Hu Zhigang, Tang Chao, Ma Chiyuan
Department of Neurosurgery, Affiliated Jinling Hospital, Medical School of Nanjing University, Nanjing, China.
Department of Neurosurgery, Jinling Hospital, Southern Medical University, Nanjing, Jiangsu, China.
BMC Surg. 2024 Apr 23;24(1):120. doi: 10.1186/s12893-024-02403-5.
Brainstem cavernous malformations (BCMs) are benign lesions that typically have an acute onset and are associated with a high rate of morbidity. The selection of the optimal surgical approach is crucial for obtaining favorable outcomes, considering the different anatomical locations of various brainstem lesions. Endoscopic surgery is increasingly utilized in treating of BCMs, owing to its depth illumination and panoramic view capabilities. For intra-axial ventral BCMs, the best surgical options are endoscopic endonasal approaches, following the "two-point method. For cavernous hemangiomas on the dorsal side of the brainstem, endoscopy proves valuable by providing enhanced visualization of the operative field and minimizing the need for brain retraction.

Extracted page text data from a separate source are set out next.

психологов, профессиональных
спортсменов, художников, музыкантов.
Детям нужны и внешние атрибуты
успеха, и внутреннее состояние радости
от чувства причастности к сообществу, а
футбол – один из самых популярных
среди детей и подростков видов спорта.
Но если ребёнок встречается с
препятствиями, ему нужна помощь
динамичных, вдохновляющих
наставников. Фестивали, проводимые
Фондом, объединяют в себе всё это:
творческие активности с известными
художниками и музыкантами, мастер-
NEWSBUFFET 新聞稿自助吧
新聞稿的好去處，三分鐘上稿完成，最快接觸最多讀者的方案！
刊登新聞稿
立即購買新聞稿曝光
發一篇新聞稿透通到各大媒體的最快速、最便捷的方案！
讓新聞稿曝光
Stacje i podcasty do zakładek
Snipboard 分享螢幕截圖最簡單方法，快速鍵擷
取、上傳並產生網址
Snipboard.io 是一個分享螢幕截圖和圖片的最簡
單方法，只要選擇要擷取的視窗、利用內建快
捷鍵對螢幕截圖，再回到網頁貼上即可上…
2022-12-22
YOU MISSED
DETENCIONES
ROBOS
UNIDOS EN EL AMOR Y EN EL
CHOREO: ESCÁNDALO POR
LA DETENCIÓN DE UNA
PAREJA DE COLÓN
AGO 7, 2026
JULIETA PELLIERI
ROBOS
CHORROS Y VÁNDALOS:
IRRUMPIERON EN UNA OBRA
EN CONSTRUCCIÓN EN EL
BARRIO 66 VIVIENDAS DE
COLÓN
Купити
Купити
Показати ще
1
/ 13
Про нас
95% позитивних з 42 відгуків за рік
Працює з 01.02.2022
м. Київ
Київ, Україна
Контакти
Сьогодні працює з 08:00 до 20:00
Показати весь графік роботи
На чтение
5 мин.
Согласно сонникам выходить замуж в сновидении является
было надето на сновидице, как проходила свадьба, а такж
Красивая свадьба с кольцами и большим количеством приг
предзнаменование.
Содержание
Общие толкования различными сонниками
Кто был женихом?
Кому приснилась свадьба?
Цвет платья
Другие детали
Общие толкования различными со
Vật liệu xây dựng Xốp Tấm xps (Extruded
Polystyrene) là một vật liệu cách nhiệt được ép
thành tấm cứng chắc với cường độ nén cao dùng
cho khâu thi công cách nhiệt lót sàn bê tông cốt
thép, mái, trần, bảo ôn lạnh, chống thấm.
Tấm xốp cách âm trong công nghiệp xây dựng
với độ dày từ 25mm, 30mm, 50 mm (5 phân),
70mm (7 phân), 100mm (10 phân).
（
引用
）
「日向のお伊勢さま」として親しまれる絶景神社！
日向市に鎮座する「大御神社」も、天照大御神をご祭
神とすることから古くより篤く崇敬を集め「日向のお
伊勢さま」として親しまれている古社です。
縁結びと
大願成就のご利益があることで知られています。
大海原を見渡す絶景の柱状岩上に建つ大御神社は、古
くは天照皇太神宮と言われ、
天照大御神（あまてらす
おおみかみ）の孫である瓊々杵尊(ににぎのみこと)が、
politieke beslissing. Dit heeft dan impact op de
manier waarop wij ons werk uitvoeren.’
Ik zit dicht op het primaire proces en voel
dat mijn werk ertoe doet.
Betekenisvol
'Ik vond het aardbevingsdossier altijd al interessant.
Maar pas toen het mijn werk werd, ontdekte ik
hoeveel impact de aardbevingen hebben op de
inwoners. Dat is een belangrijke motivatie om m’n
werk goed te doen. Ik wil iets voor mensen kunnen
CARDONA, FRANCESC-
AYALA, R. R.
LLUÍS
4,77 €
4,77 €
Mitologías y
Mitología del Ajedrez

In this review, we gathered data on the fully endoscopic approach for the resection of BCMs, and outlined technical notes and tips. Total of 15 articles were included in this review. The endoscopic endonasal approach was utilized in 19 patients, and the endoscopic transcranial approach was performed in 3 patients.
The overall resection rate was 81.8% (18/22). Among the 19 cases of endoscopic endonasal surgery, postoperative cerebrospinal fluid (CSF) leakage occurred in 5 cases, with lesions exceeding 2 cm in diameter in 3 patients with postoperative CSF rhinorrhea. Among the 20 patients with follow-up data, 2 showed no significant improvement after surgery, whereas the remaining 18 patients showed significant improvement compared to their admission symptoms.
This systematic literature review demonstrates that a fully endoscopic approach is a safe and effective option for the resection of BCMs. Further, it can be considered an alternative to conventional craniotomy, particularly when managed by a neurosurgical team with extensive experience in endoscopic surgery, addressing these challenging lesions.
脑干海绵状畸形(BCM)是良性病变,通常起病急,且致残率高。考虑到不同脑干病变的解剖位置不同,选择最佳手术入路对于获得良好预后至关重要。由于具有深部照明和全景视野能力,内镜手术在BCM治疗中的应用越来越多。对于轴内腹侧BCM,最佳手术选择是采用内镜鼻内入路,遵循“两点法”。对于脑干背侧的海绵状血管瘤,内镜通过增强手术视野的可视化并减少脑牵拉的需求而证明具有价值。
在本综述中,我们收集了关于完全内镜下切除BCM的数据,并概述了技术要点和技巧。本综述共纳入15篇文章。19例患者采用内镜鼻内入路,3例患者采用内镜经颅入路。
总体切除率为81.8%(18/22)。在19例内镜鼻内手术病例中,5例发生术后脑脊液(CSF)漏,3例术后脑脊液鼻漏患者的病变直径超过2 cm。在有随访数据的20例患者中,2例术后无明显改善,其余18例患者与入院时症状相比有明显改善。
本系统文献综述表明,完全内镜入路是切除BCM的一种安全有效的选择。此外,它可被视为传统开颅手术的替代方法,特别是由在内镜手术方面有丰富经验的神经外科团队进行操作时,可处理这些具有挑战性的病变。